[Records contained in a dataset]
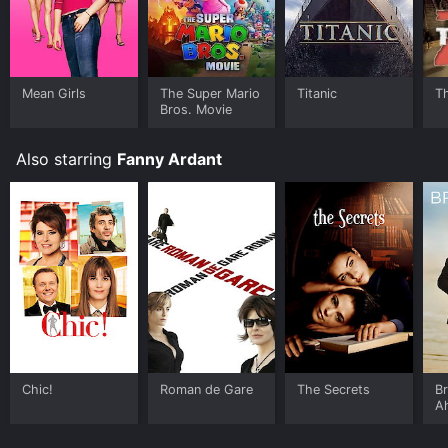
Mean Girls
The Super Mario
Titanic
T
Bros. Movie
Also starring
Fanny Ardant
Chic!
Roman de Gare
The Secrets
Br
A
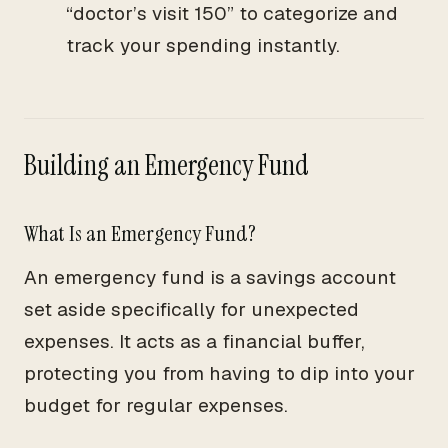
“doctor’s visit 150” to categorize and
track your spending instantly.
Building an Emergency Fund
What Is an Emergency Fund?
An emergency fund is a savings account
set aside specifically for unexpected
expenses. It acts as a financial buffer,
protecting you from having to dip into your
budget for regular expenses.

Work order:
Each line in the data that holds the string "your" should be found and copied.

Answer to the problem:
track your spending instantly.
protecting you from having to dip into your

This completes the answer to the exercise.